To see the performance gains of plane masking, we profiled our selectTiles function, which traverses a BVH and selects nodes for rendering based on view frustum culling and level of detail (LOD). Using the JavaScript profiler, selectTiles sees speedups of around 15% in Chrome and 20-34% in Firefox Nightly.

These results were captured at steady state in a 1920x1080 viewport, with the globe turned off to reduce profiling noise.

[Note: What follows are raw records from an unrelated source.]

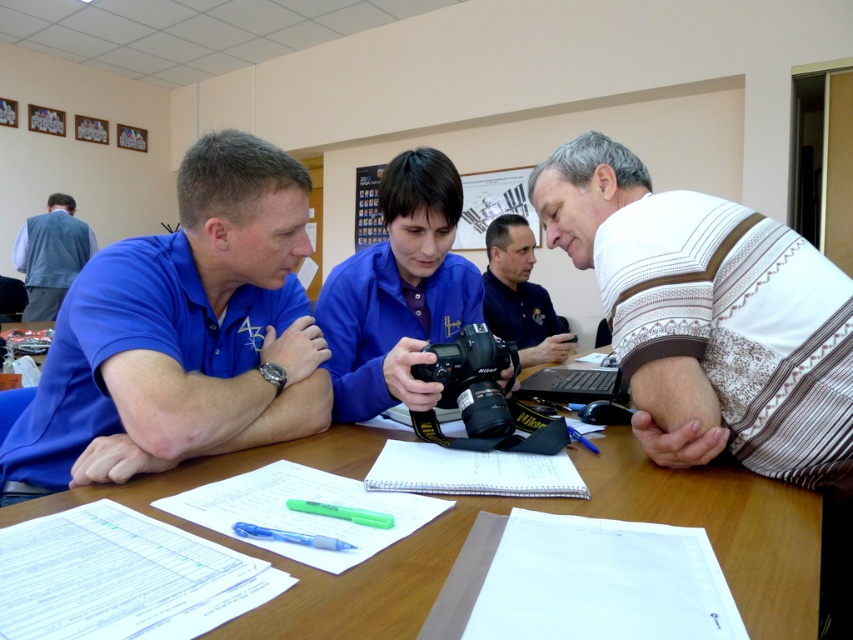 Is black plastic laptop at center positioned in front of green matte pen at lower center?

That is False.

Is point (612, 369) behind point (332, 508)?

Yes, it is.

You are a GUI agent. You are given a task and a screenshot of the screen. Output one action in this format:
    pyautogui.click(x=<x>, y=<y>)
    Task: Click on the black plastic laptop at center
    The height and width of the screenshot is (640, 853).
    Given the screenshot: What is the action you would take?
    pyautogui.click(x=573, y=385)

Between point (705, 218) and point (270, 536), which one is positioned behind?

Positioned behind is point (705, 218).

Does white striped sweater at right have a smaller size compared to translucent blue pen at lower left?

No.

Between point (714, 412) and point (299, 540), which one is positioned behind?

Point (714, 412)

You are a GUI agent. You are given a task and a screenshot of the screen. Output one action in this format:
    pyautogui.click(x=<x>, y=<y>)
    Task: Click on the white striped sweater at right
    
    Given the screenshot: What is the action you would take?
    pyautogui.click(x=709, y=316)

How far apart are light blue denim vest at upper left and black plastic laptop at center?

### Washington, DC buildings

Percentage of Total CPU Time within selectTiles | Chrome 43 | Firefox Nightly 42.0a1 |
---|---|---|

Without plane masking | 8.70% | 0.87% |

With plane masking | 7.68% | 0.65% |

speedup | 15% | 34% |

```
viewer.scene.globe = undefined;
viewer.camera.setView({
position : Cesium.Cartesian3.fromDegrees(
-77.04004663620222, 38.889234150474174, 540.0498030854308),
heading : Cesium.Math.toRadians(33.58734678346582),
pitch : Cesium.Math.toRadians(-32.33726064420708),
roll : Cesium.Math.toRadians(0.12325983351023434)
});
```

Percentage of Total CPU Time within selectTiles | Chrome 43 | Firefox Nightly 42.0a1 |
---|---|---|

Without plane masking | 6.55% | 0.60% |

With plane masking | 5.83% | 0.50% |

speedup | 13% | 20% |

```
viewer.scene.globe = undefined;
viewer.camera.setView({
position : Cesium.Cartesian3.fromDegrees(
-71.09781914618496, 42.361741066001535, 193.97270561145885),
heading : Cesium.Math.toRadians(306.33076014819653),
pitch : Cesium.Math.toRadians(-26.284861607374907),
roll : Cesium.Math.toRadians(359.8277222802287)
});
```

**Footnotes**

- Speedup is calculated in a way that eliminates factors outside of selectTiles, such as the removal of the globe rendering: for two profile percentages, the speedup is (1/x2 - 1) / (1/x1 - 1) - 1
- The difference in magnitude between Chrome and Firefox is because Firefox includes a "Graphics" component in its profiling results (~85%), while Chrome does not.
- Firefox Nightly was used for its newly improved profiling tools.